EXERCISE:
Return each line of the data below that contains the string "phpBB".
START RECORDS SHOWN
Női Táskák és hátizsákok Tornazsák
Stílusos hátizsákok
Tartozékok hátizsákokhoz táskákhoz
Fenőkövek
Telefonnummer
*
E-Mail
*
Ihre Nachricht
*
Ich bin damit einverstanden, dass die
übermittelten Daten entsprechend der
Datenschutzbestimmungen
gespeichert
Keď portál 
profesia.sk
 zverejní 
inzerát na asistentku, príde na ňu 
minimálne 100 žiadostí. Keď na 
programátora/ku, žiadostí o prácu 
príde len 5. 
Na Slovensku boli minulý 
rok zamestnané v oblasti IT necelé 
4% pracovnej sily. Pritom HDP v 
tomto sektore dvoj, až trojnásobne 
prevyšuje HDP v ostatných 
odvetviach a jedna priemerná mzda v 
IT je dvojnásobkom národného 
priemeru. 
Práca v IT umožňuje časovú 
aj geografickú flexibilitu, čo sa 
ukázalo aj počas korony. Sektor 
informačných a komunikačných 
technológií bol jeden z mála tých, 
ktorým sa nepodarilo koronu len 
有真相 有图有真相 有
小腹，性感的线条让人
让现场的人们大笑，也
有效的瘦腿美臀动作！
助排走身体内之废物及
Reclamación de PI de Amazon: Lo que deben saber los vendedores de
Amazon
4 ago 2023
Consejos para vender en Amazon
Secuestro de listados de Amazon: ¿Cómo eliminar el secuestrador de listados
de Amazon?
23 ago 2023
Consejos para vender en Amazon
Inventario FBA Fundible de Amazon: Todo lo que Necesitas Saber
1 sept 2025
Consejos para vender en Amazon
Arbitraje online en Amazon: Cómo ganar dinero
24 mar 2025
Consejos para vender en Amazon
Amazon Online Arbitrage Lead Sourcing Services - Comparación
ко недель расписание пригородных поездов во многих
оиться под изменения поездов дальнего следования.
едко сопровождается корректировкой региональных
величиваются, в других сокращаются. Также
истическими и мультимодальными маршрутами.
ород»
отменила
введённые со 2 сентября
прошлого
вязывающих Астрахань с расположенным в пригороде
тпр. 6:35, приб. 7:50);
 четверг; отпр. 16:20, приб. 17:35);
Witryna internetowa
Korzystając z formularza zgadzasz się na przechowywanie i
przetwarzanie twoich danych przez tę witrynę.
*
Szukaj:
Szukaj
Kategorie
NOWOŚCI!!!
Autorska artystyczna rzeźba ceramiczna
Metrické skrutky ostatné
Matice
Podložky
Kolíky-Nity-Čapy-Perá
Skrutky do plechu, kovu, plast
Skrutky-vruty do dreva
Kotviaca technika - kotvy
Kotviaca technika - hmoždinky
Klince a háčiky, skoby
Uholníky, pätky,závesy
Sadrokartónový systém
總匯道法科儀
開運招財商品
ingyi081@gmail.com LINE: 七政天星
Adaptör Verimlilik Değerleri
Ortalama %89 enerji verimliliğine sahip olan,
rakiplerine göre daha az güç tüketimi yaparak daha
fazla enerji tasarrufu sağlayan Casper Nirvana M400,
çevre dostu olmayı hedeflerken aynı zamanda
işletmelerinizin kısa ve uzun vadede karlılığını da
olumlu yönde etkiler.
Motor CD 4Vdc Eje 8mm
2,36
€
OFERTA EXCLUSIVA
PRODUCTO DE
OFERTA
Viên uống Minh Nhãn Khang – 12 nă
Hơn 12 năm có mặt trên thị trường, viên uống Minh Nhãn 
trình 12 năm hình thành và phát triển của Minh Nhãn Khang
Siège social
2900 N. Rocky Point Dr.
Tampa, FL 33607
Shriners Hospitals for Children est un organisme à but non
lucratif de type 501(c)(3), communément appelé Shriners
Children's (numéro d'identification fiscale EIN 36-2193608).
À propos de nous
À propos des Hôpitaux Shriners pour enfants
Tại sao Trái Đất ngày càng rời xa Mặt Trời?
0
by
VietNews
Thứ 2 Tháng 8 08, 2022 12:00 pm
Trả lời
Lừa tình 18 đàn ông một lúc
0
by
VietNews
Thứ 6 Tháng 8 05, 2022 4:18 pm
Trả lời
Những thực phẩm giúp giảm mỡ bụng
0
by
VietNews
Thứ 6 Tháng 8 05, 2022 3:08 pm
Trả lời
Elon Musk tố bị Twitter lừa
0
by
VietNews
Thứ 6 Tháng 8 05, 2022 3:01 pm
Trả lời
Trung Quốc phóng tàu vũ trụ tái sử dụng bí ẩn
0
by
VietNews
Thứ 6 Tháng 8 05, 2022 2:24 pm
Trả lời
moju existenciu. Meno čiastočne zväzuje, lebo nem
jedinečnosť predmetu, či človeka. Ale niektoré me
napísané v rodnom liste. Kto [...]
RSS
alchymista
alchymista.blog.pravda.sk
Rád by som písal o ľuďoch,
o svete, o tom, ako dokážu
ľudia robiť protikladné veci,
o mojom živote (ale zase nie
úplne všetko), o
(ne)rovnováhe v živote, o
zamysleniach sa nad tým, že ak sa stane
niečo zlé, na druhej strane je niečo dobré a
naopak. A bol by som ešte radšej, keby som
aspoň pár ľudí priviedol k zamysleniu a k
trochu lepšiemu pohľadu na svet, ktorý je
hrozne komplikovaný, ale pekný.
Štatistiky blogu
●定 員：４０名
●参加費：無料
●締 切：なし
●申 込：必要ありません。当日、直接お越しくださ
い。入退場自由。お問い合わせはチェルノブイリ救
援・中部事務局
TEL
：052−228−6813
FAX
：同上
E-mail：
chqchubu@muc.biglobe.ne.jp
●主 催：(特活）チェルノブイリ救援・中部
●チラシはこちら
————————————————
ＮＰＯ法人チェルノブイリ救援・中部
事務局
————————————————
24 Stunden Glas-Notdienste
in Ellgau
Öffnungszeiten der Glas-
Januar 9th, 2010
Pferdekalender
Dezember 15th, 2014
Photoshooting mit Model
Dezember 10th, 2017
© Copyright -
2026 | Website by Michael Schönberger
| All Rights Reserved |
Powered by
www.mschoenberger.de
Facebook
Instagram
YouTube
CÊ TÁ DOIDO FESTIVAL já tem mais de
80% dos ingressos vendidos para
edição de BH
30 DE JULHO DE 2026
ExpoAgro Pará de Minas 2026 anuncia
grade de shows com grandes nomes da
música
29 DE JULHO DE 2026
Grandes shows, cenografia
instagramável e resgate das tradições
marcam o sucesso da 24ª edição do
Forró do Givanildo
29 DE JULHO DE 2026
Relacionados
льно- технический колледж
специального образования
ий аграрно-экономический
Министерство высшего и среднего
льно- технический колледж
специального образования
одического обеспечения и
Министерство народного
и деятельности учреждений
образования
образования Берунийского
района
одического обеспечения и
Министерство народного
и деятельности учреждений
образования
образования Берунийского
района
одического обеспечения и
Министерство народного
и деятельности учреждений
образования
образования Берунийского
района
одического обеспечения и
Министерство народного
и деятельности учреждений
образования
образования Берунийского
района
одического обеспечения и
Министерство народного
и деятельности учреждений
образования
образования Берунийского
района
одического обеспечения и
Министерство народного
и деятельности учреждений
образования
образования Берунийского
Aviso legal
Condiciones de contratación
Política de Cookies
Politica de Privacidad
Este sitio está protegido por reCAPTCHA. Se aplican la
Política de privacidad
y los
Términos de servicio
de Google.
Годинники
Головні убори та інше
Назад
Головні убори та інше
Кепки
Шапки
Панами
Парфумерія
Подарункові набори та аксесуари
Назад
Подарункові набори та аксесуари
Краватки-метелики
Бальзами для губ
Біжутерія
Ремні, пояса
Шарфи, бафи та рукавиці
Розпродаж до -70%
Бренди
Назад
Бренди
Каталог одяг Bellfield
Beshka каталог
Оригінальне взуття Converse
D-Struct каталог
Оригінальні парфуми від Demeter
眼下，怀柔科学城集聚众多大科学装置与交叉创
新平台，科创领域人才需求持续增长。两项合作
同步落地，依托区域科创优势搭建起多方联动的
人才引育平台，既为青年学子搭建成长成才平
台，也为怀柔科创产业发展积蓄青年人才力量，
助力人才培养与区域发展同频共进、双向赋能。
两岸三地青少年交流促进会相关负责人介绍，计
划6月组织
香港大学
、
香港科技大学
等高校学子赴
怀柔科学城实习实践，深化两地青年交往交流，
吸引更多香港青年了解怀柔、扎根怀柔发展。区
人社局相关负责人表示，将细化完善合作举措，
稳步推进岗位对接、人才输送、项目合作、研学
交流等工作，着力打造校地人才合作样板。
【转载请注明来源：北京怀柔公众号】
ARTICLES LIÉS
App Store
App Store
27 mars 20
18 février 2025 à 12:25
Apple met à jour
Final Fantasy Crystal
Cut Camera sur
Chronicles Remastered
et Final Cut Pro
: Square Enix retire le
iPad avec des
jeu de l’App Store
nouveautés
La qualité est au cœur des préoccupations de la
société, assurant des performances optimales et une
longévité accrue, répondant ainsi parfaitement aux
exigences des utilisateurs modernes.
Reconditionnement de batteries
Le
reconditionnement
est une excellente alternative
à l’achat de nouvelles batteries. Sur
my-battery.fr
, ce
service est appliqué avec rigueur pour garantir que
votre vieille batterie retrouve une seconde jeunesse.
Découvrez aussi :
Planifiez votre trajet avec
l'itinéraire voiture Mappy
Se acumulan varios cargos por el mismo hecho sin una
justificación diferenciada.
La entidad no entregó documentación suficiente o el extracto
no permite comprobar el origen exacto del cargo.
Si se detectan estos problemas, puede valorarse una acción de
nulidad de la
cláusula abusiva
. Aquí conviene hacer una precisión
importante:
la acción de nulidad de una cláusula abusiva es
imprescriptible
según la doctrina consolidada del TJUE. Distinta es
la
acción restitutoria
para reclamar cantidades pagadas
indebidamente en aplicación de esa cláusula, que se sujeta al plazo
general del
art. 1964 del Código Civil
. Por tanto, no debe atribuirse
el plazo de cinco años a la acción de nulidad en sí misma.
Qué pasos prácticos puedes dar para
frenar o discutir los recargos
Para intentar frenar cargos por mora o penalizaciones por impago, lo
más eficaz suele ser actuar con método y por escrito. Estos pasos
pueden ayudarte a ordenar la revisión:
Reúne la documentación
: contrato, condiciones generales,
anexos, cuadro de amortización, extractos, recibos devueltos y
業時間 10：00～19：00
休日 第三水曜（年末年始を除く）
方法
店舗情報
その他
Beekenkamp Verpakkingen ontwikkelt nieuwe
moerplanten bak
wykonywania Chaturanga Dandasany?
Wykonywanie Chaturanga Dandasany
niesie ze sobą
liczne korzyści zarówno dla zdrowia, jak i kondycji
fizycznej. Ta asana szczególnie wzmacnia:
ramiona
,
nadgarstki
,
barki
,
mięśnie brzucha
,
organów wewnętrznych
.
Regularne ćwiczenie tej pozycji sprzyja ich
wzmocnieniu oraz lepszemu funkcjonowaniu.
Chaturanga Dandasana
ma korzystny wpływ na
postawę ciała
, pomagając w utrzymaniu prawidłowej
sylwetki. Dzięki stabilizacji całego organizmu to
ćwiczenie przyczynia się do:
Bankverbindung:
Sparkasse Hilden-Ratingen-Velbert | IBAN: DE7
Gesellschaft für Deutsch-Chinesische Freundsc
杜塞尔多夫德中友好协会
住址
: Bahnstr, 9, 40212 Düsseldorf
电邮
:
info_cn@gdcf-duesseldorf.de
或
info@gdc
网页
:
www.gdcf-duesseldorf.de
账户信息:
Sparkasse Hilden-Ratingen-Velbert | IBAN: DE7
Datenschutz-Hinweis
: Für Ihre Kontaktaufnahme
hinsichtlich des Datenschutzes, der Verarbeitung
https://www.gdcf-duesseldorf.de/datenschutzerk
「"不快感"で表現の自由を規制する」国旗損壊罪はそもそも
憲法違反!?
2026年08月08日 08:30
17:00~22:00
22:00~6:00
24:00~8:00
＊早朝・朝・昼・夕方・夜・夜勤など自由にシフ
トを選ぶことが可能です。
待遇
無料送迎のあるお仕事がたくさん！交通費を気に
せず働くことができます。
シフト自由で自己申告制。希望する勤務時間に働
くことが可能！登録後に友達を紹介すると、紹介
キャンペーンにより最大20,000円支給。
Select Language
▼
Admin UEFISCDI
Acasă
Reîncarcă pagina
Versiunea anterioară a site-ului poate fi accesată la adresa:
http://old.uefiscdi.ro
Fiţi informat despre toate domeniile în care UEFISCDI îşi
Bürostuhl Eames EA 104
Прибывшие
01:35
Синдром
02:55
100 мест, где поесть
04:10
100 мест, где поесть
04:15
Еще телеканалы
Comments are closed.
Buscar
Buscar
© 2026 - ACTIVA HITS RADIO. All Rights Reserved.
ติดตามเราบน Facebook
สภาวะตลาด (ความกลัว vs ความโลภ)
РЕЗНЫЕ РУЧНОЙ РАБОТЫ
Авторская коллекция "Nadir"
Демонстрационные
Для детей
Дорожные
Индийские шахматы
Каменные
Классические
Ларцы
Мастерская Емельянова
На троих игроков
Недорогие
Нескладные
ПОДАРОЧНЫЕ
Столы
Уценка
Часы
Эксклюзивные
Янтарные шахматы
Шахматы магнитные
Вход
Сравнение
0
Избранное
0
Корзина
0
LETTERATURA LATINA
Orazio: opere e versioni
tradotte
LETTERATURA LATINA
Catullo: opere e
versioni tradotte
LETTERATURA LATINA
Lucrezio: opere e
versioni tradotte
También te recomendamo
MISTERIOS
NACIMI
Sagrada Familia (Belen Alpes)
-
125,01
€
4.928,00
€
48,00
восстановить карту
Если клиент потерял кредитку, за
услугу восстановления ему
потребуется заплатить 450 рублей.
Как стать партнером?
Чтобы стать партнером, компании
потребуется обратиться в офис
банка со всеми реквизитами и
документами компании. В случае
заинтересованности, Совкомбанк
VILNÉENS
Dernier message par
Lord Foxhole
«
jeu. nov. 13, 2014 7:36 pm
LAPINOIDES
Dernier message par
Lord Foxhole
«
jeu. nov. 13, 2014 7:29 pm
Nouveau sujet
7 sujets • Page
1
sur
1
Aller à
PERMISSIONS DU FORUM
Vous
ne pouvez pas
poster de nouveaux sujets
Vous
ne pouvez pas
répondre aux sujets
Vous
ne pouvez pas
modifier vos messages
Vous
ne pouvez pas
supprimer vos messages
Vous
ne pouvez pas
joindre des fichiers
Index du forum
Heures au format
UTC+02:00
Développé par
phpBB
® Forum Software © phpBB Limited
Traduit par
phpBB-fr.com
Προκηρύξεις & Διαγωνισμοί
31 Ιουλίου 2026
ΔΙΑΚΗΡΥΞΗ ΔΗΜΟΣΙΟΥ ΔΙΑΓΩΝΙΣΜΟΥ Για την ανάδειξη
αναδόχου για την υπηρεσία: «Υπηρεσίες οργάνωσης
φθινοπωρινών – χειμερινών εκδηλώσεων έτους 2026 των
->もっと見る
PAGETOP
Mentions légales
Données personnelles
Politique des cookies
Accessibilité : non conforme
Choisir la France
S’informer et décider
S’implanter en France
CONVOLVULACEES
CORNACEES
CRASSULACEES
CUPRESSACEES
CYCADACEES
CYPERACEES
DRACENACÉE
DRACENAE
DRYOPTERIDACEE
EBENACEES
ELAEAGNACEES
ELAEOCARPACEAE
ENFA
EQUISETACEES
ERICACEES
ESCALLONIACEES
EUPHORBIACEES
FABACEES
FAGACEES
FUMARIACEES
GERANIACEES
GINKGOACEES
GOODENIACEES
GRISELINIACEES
END RECORDS SHOWN
OUTPUT BELOW:
phpBB
® Forum Software © phpBB Limited
phpBB-fr.com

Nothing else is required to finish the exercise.